The Oregonian
Dir. Calvin Lee Reeder Self-Released http://www.tinymixtapes.com/sites/default/files/OregonianPoster.jpg

[Self-Released; 2011]

4 / 5 (0)

Styles: trash, art
Others: The Rambler


Links: The Oregonian - Self-Released


In Plato’s Symposium, Aristophanes claims we’re descended from Janus-headed, four-armed, four-legged forefathermothers, humanoid creatures so mighty that Zeus chopped them all into halves. The dialogue’s supposed to say something about romantic love, an attempt to validate how much priority we give to finding the perfect partner and how much time we spend plastering ourselves onto them.

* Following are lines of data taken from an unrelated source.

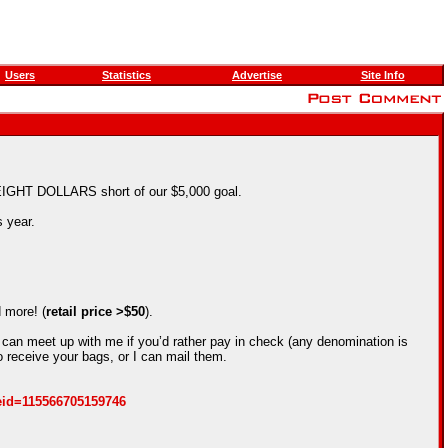
Users
Statistics
Advertise
Site Info
y EIGHT DOLLARS short of our $5,000 goal.
 year.
 more! (
retail price >$50
).
 can meet up with me if you’d rather pay in check (any denomination is
 receive your bags, or I can mail them.
eid=115566705159746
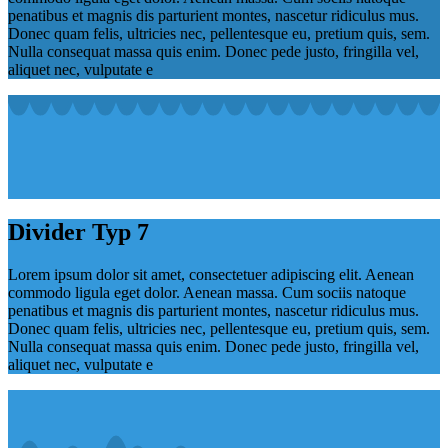
penatibus et magnis dis parturient montes, nascetur ridiculus mus.
Donec quam felis, ultricies nec, pellentesque eu, pretium quis, sem.
Nulla consequat massa quis enim. Donec pede justo, fringilla vel,
aliquet nec, vulputate e
Divider Typ 7
Lorem ipsum dolor sit amet, consectetuer adipiscing elit. Aenean
commodo ligula eget dolor. Aenean massa. Cum sociis natoque
penatibus et magnis dis parturient montes, nascetur ridiculus mus.
Donec quam felis, ultricies nec, pellentesque eu, pretium quis, sem.
Nulla consequat massa quis enim. Donec pede justo, fringilla vel,
aliquet nec, vulputate e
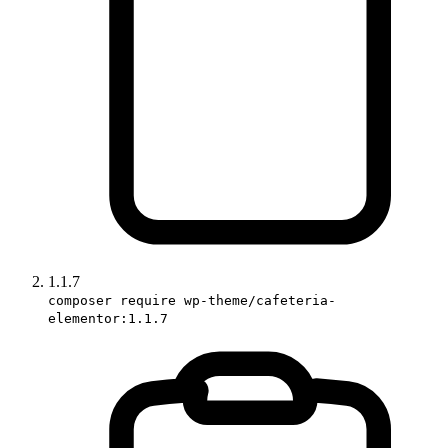
1.1.7
composer require wp-theme/cafeteria-
elementor:1.1.7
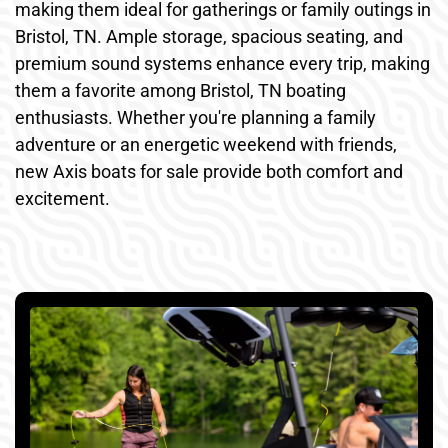
making them ideal for gatherings or family outings in
Bristol, TN. Ample storage, spacious seating, and
premium sound systems enhance every trip, making
them a favorite among Bristol, TN boating
enthusiasts. Whether you're planning a family
adventure or an energetic weekend with friends,
new Axis boats for sale provide both comfort and
excitement.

But I like to pretend Aristophanes was talking about some weird predecessor to movies, an intimidatingly indefinable blob that a film exec with a Zeus complex just didn’t know how to market. He cut the ungainly thing into halves and one got sent to arthouse cinemas and the other to multiplexes. Since then, most of the best filmmakers — or at least the most vital — have been struggling to stitch art and trash back together.

Or something. Like my extended metaphor, The Oregonian is a mess, albeit a much more impressive one. Director Calvin Lee Reeder’s debut film has plenty of easily-recognizable elements, most notably in its allusions to genres as disparate as road trip, stoner comedy (intentional or not), gross out (lots of vomit, exploding face pustules), Urban Outfitters ad (in spirit, at least), horror, art film, and Americana (“What’s yer name, sweetheart?” said by a stranger at a campfire), but the resulting filmic goop is as unfamiliar to film as a four-legged, four-armed, two-headed being is to humankind. And as with the limbs on a humanoid, just because you can see all its filmic parts doesn’t make The Oregonian a composite. Reeder’s film is primordial, not pastiche: instead of fusing art and trash back together again, he shows us the single amoeba they both descended from. What’s the difference? Well, a four-legged, four-armed humanoid with two faces looks a lot weirder than two humans fucking.

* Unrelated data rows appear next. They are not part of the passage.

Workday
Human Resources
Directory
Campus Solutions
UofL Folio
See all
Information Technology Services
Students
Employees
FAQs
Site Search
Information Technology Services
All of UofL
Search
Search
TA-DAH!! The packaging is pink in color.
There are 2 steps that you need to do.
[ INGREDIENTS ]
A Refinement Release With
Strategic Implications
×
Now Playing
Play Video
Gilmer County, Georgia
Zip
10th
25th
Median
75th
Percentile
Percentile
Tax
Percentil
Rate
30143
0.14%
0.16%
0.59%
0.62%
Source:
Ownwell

The film opens with a series of grainy, oversaturated shots of trees and verdant landscapes, including a slightly-over-long portrait of a topiary of a horse. For a few seconds at least, nature has all the familiar comfort and safe longing of an instagram (or, if you’re old school, a Polaroid). A young woman (Lindsay Pulsipher, who plays a werepanther on the TV series True Blood), dressed in an appropriately practical flannel shirt, feeds a horse. Aww. Soon, though, she wanders over to the stables and is unsurprised to find a man passed out face down with a bottle of booze nearby, and somehow Reeder manages to change the mood of his nature shots from nostalgia to paranoid dread as the camera zooms into a tangle of branches.

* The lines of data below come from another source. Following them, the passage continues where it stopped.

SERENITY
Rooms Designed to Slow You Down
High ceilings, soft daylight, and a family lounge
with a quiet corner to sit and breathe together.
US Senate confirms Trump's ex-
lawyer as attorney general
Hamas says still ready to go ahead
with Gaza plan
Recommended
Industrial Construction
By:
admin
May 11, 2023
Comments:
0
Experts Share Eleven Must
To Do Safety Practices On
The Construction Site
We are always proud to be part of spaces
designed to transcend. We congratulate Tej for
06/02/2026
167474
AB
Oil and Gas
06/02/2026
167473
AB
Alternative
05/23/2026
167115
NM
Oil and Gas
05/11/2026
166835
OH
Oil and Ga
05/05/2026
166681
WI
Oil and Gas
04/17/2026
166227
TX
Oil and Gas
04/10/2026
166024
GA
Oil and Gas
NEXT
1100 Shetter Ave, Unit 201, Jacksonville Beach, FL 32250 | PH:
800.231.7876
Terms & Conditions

Next thing we know, the woman is driving and, before we know it, has crashed. The opening ranch scene, we find out, is a flashback, and as it develops, it turns out to be the most normal narrative piece of a film that otherwise develops formlessly. As the woman encounters a succession of freakish characters when she stumbles down the road and into the Northwest’s countryside and towns, our bearings are constantly shifting. People we thought were dead (including a creepy Christian Palmer, director and star of TMT favorite, William Never Married, who helped produce The Oregonian) turn out to be not. Characters from previous scenes reappear in different forms serving different purposes. As The Oregonian transforms into a road trip, there’s definitely movement (the landscape transforms from Pacific Northwest to Southern California), but it’s hard to claim there’s progress in the woman’s present. Rather, it’s her past — a brief flashback of life on the ranch — that keeps developing, reversing the typical filmic dynamic between the remembered past and the experienced present.

The temporal wormholes, monsters (most notably, one in a fuzzy green suit), mystery cowboys, and blond lead will likely draw comparisons to David Lynch, which wouldn’t be far off if Lynch were more into dayglo vomit and endless, color-changing streams of urine. That’s not just a joke, either: Lynch’s weirdness is ultimately grounded in language, not in image. But in The Oregonian, language is almost absent. Speech comes primarily from the protagonist and is mostly unanswered. Reeder’s inventive and pervasive “soundtrack” notwithstanding, the film’s eloquence is visual. As weird a compliment as it is, The Oregonian has more — or at least more interesting things — to say about the color green than perhaps any other film, even if there are plenty of distractions along the way. But like language, the film’s visuals are all the more meaningful for their impurity: the projectile vomiting and overly hip owl decorations are just the idiomatic markers of a culture that’s both fluent in and saturated with images, the visual equivalent of the “fucks” and “ums” in any realistic scene of dialogue.